== Segment start ==
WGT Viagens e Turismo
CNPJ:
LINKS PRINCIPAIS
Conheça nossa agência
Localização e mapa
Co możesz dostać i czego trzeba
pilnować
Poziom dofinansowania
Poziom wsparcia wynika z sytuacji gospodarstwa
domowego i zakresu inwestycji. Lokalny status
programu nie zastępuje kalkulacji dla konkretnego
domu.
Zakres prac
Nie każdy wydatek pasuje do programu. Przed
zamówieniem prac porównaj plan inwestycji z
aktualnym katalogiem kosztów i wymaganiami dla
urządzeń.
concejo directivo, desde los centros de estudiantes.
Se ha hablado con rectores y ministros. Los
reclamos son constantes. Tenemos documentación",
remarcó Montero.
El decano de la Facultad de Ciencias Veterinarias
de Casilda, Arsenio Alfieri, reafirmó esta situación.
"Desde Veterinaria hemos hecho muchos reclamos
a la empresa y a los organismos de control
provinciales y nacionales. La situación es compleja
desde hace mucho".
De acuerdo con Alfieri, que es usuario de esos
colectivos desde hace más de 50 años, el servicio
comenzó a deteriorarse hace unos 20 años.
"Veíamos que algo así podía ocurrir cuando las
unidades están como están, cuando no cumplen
== Segment end ==
== Segment start ==
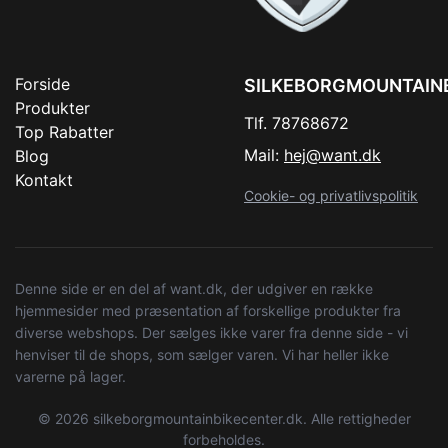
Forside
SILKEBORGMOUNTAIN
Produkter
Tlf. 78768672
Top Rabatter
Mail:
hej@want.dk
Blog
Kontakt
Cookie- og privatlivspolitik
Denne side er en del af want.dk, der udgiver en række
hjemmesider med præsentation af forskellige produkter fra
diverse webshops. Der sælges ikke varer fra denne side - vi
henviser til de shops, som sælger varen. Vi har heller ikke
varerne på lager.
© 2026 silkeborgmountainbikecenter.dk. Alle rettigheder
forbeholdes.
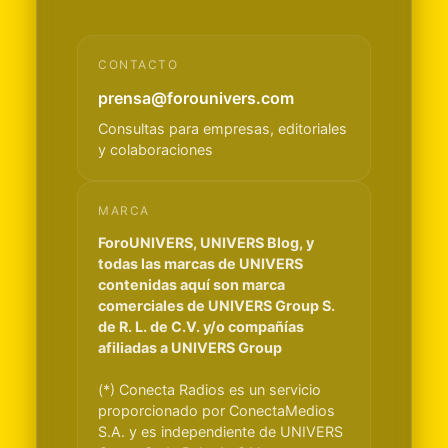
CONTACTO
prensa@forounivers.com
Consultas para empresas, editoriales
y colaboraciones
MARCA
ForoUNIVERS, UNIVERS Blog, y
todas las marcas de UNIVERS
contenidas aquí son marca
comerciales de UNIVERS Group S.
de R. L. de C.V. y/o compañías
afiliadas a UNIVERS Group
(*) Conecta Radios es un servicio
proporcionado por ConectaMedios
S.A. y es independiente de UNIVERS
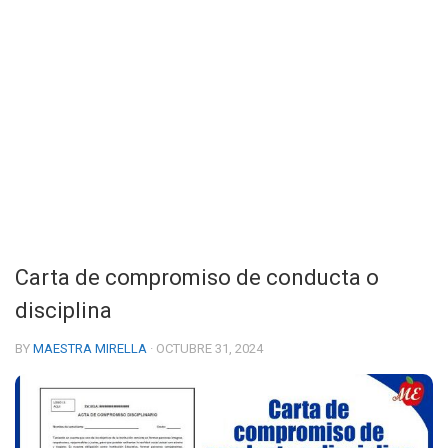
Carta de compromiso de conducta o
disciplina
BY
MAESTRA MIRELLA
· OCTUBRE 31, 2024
== Segment end ==
GOAL OF THE EXERCISE
From the material above, set down exactly the lines between the line holding "Poziom wsparcia wynika" and the line holding "zamówieniem prac porównaj plan inwestycji z", inclusive. Include nothing else.

SOLUTION
Poziom wsparcia wynika z sytuacji gospodarstwa
domowego i zakresu inwestycji. Lokalny status
programu nie zastępuje kalkulacji dla konkretnego
domu.
Zakres prac
Nie każdy wydatek pasuje do programu. Przed
zamówieniem prac porównaj plan inwestycji z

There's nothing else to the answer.